Illustration : Aurora Muggianu, Artips Éco
Avec sa nouvelle monnaie, Jean s’engage à renoncer à ces dévaluations. Et tant qu’à faire, autant qu’elle efface l’humiliation de la défaite : le souverain figure sur les pièces en guerrier et désigné par le titre de "Roi des Francs".
Voilà sans doute pourquoi cette monnaie est surnommée... le franc !
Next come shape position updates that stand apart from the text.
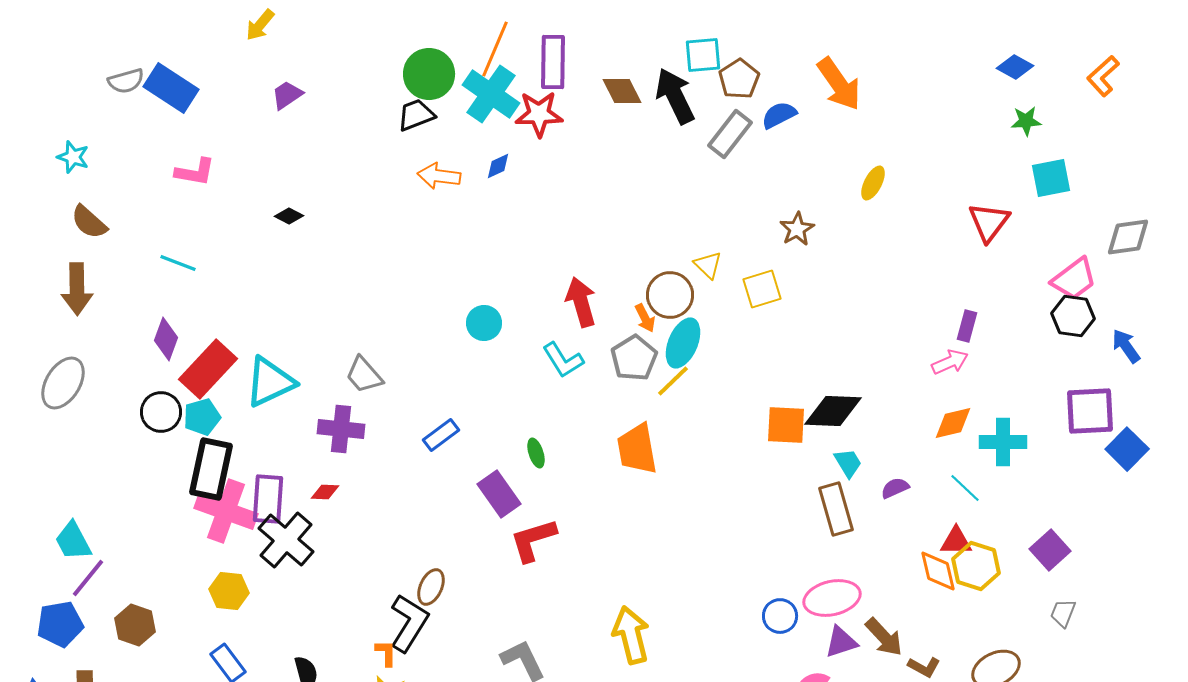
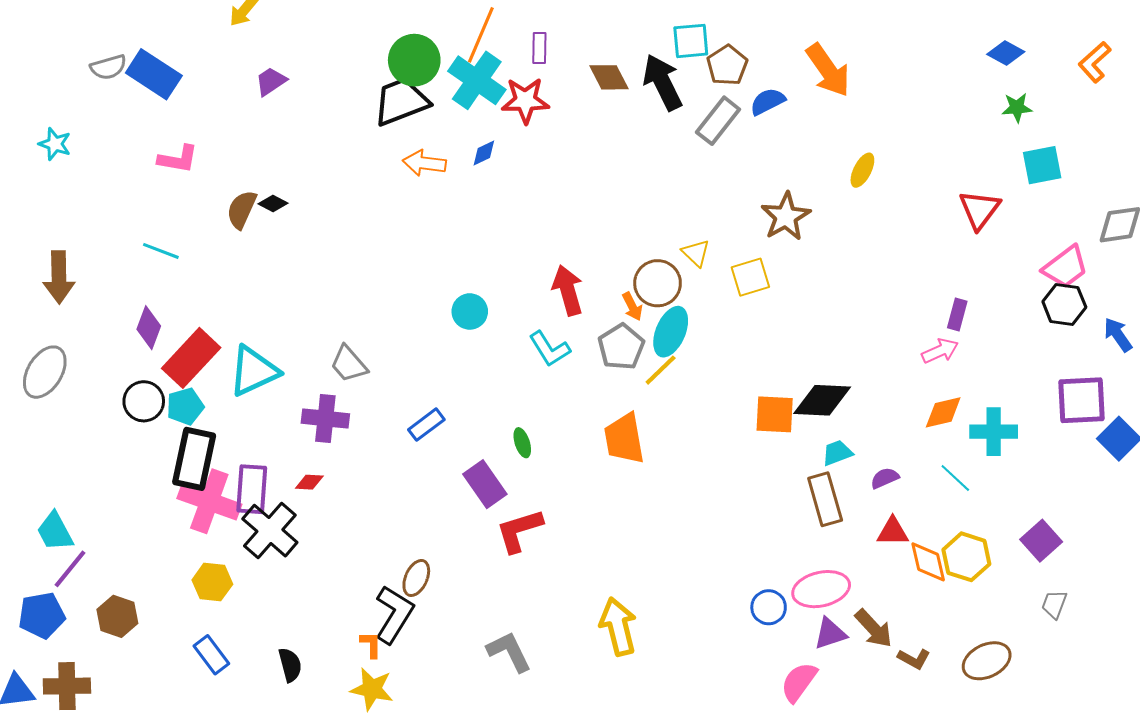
purple rectangle: (553, 62) -> (539, 48), size x0.6
black trapezoid: (416, 115) -> (401, 102), size x1.5
brown semicircle: (89, 222) -> (242, 210), moved, turned 72
brown star: (797, 229) -> (786, 217), size x1.4
cyan trapezoid: (848, 463) -> (837, 453), turned -80
red triangle: (956, 541) -> (893, 532), moved

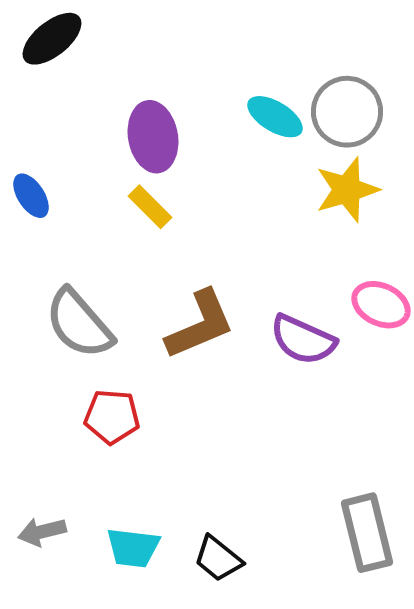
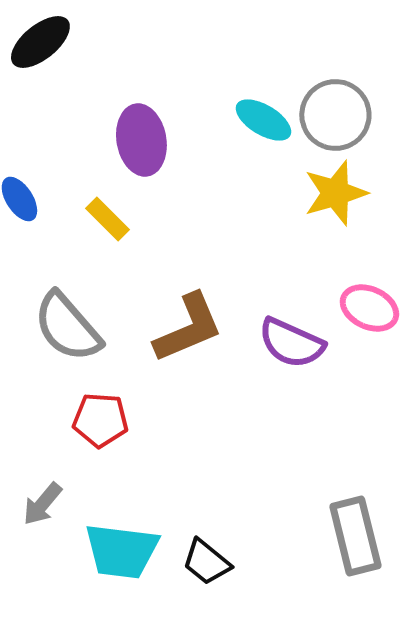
yellow rectangle: (150, 207) -> (107, 219), moved
gray arrow: (42, 532) -> (42, 504), moved, turned -36
cyan trapezoid: (133, 548) -> (121, 551), size x1.4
Franc à cheval représentant Jean II le Bon, 1360. Photo : Bibliothèque nationale de France, Paris
Le roi Jean II le Bon retourne se livrer au roi d'Angleterre, tiré de Grandes chroniques de France de Charles V, Bibliothèque nationale de France, Paris
Hélas, ces mesures ne suffisent pas. Incapable de payer sa rançon, le roi finit par se livrer aux Anglais, avant de mourir en captivité. Les Français ne paieront donc jamais l’intégralité de la somme.
Quant au franc créé par Jean, il disparaît assez vite. Mais son nom va rester dans les mémoires, si bien qu’il désignera la monnaie française jusqu’à l’arrivée de l’euro !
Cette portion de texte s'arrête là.